The last time I visited the Panama Canal it was closed, but the town was wide open. Former streets called straight were crooked and some rescued territory had relapsed. Just off the main street the scarlet woman and the red light flourished and flaunted. Posing as bar-girls these women came out boldly with the bar-sinister of their profession, came with forbidden fruit from the “Cocoa Grove,” and exposed it for sale on West Sixteenth street, contaminating the young. The groves may have been God’s first temples, but not this Panama “Cocoa” one. Here Satan conducts services every day of the year and passion-fruit is offered all who walk its thoroughfares. One finds all colors, classes and conditions of carnality. The U. S. soldiers are the police because the Panamanian police hate our boys sober or drunk, and when our boys had a fight the Panamanians beat them up. There are dens of high and low degree, full of filth, profanity, drunkenness, disease and debauchery, I know, for I saw, and I saw because I was there for local color and it was black enough.

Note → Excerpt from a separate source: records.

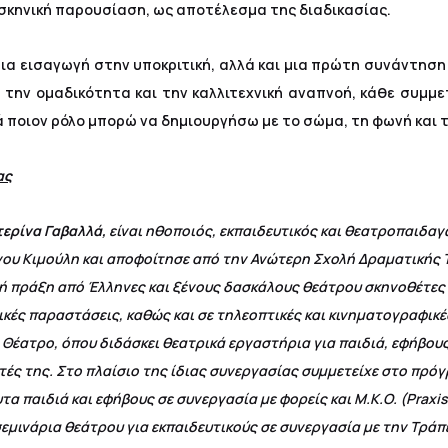
σκηνική παρουσίαση, ως αποτέλεσμα της διαδικασίας.
 μια εισαγωγή στην υποκριτική, αλλά και μια πρώτη συνάντηση
την ομαδικότητα και την καλλιτεχνική αναπνοή, κάθε συμμε
ά ποιον ρόλο μπορώ να δημιουργήσω με το σώμα, τη φωνή και 
ας
τερίνα Γαβαλλά,
είναι ηθοποιός, εκπαιδευτικός και θεατροπαιδα
ου Κιμούλη και αποφοίτησε από την Ανώτερη Σχολή Δραματικής Τ
ή πράξη από Έλληνες και ξένους δασκάλους θεάτρου σκηνοθέτες
κές παραστάσεις, καθώς και σε τηλεοπτικές και κινηματογραφικέ
 Θέατρο, όπου διδάσκει θεατρικά εργαστήρια για παιδιά, εφήβους
τές της. Στο πλαίσιο της ίδιας συνεργασίας συμμετείχε στο πρ
τα παιδιά και εφήβους σε συνεργασία με φορείς και Μ.Κ.Ο. (Praxis
σεμινάρια θεάτρου για εκπαιδευτικούς σε συνεργασία με την Τράπ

Panama is famous for its canal, the wedlock of the oceans, but the city Panama is infamous, knows little of the family word “wedlock” and its red light “Cocoa Light” would make the fabled Daphne Grove wither up with envy. From the first to the fifteenth of each month the U. S. soldiers receive their pay and spend a large amount of it here in wine, women and song. In this pandemonium of profligacy, one may see, at any hour of the day or night, a brave soldier boy, intoxicated with love or liquor, sitting in a doorway with a half-dressed, bare-legged girl in his lap. These girls are o. k.’d by an M. D. twice a week and pronounced all right. Our soldiers cannot leave camp and visit them without a card certificate of good character. After they have made a night of it the boys repair to the “House of Lords” in the district and receive a bath and inoculation of anti-venereal dope. If they fail to take this treatment and are contaminated, they suffer more ways than one, being compelled to pay a fine. This is all too bad. Pleasures pure and simple should be given them at camp or in barracks. As it is, many of them are “shot to hell” before they ever go to war. If they have any extra money, strength or inclination, they may hit the opium-pipe, buy a get-rich-quick lottery ticket, or on Sunday attend a bullfight. A modern St. Anthony would find it difficult to withstand the temptations of this zone. More than one Pan-American religious conference is needed to make the moral atmosphere as pure as the city streets are clean. It is a bigger job to kill the devil than to exterminate the yellow-fever mosquito.

* * *

Friendship and Love

What causes the majority of women to be so little touched by friendship is that it is insipid when they have once tasted of love.

* * *

She Quit the Union

A party went to the opera and occupied a box. One of the men saw a raveling on the shoulder of one of the ladies. He picked it, and it kept on coming. He pulled and pulled till he had a tremendous mass, which he threw behind the door. Some days after the men met and talked it over. One of them said: “My wife had a good time, but she cannot figure out how she lost her union suit.”